RECORD EXTRACTS:
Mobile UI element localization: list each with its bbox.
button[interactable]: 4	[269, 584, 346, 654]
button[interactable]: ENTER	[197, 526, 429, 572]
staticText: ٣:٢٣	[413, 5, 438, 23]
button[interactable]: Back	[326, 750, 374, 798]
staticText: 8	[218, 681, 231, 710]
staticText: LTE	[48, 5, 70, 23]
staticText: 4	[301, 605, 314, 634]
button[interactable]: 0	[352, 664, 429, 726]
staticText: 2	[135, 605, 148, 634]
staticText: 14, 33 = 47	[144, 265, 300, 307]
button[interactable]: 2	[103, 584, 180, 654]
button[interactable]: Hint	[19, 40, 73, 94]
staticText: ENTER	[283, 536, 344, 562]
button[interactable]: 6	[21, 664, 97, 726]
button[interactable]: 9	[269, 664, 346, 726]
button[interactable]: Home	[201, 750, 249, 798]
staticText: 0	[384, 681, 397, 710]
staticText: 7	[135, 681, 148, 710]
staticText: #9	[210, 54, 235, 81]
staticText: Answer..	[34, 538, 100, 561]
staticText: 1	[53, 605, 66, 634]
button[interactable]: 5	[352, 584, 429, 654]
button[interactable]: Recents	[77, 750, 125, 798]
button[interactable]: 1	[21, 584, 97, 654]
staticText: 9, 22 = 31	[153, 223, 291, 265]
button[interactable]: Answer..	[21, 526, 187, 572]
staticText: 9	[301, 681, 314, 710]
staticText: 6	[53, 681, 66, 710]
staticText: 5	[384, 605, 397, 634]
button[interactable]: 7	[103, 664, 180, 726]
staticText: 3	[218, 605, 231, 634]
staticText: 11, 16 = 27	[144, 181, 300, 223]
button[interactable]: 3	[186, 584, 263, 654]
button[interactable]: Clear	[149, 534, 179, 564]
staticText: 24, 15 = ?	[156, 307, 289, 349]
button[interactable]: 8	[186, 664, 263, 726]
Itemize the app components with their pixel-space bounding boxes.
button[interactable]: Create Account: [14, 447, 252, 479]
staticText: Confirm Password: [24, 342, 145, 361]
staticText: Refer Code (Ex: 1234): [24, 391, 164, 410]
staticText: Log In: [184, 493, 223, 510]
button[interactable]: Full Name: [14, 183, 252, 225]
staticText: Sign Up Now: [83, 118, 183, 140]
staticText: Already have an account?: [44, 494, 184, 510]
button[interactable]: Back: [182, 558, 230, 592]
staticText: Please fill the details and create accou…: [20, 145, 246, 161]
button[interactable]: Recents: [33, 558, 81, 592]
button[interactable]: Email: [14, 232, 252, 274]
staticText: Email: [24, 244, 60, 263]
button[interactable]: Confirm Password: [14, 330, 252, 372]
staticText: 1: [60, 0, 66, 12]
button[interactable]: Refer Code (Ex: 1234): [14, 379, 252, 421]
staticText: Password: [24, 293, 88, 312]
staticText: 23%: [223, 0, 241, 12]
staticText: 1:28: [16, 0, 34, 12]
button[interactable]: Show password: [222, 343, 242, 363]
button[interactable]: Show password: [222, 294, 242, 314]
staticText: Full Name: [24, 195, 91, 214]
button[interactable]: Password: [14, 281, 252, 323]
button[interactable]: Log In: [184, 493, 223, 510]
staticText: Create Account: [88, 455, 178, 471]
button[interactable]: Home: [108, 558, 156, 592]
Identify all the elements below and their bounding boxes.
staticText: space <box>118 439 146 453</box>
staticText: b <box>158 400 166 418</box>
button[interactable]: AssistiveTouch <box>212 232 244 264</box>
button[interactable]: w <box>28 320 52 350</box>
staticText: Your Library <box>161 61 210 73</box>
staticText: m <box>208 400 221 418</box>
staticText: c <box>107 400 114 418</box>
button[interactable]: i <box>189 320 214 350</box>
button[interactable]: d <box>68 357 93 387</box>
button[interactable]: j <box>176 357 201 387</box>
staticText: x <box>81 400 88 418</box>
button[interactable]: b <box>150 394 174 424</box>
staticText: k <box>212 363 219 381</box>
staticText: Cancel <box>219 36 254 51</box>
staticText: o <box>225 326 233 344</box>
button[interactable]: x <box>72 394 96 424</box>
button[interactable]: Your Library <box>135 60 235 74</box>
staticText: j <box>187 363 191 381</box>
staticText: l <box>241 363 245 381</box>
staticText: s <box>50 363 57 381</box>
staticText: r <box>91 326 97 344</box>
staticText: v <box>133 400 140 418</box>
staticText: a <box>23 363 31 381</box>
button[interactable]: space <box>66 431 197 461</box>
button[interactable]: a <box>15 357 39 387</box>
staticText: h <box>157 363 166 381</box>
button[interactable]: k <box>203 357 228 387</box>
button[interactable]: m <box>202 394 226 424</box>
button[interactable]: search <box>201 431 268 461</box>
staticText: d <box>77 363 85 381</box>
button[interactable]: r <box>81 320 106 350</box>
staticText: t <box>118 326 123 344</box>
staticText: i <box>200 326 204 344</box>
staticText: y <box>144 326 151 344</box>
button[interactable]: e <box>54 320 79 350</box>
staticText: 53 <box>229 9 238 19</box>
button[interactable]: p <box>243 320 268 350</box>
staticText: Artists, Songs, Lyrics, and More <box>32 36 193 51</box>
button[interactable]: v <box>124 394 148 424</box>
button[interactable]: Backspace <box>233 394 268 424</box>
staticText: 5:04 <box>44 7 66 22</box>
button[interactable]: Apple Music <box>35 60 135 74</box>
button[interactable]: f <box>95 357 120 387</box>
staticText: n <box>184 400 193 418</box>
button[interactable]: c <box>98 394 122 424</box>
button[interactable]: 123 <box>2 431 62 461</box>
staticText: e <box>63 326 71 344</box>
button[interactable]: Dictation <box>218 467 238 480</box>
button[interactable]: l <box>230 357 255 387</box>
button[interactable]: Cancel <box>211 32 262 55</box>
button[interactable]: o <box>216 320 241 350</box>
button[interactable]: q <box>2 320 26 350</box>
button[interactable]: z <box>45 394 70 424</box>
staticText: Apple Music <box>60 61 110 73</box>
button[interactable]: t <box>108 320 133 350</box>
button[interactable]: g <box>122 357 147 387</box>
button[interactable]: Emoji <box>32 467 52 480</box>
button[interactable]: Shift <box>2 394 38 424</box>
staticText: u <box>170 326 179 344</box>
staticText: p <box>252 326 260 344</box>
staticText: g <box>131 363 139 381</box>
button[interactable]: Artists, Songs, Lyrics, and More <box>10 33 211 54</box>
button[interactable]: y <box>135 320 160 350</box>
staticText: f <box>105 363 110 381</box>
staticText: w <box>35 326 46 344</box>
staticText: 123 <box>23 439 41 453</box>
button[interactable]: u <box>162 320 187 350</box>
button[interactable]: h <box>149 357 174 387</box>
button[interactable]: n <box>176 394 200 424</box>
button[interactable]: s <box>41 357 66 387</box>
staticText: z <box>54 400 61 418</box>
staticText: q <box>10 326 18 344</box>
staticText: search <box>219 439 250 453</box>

TASK ITEM: Report all lines of the data above that include the string "Recents".

WRITTEN RESPONSE:
button[interactable]: Recents	[77, 750, 125, 798]
button[interactable]: Recents: [33, 558, 81, 592]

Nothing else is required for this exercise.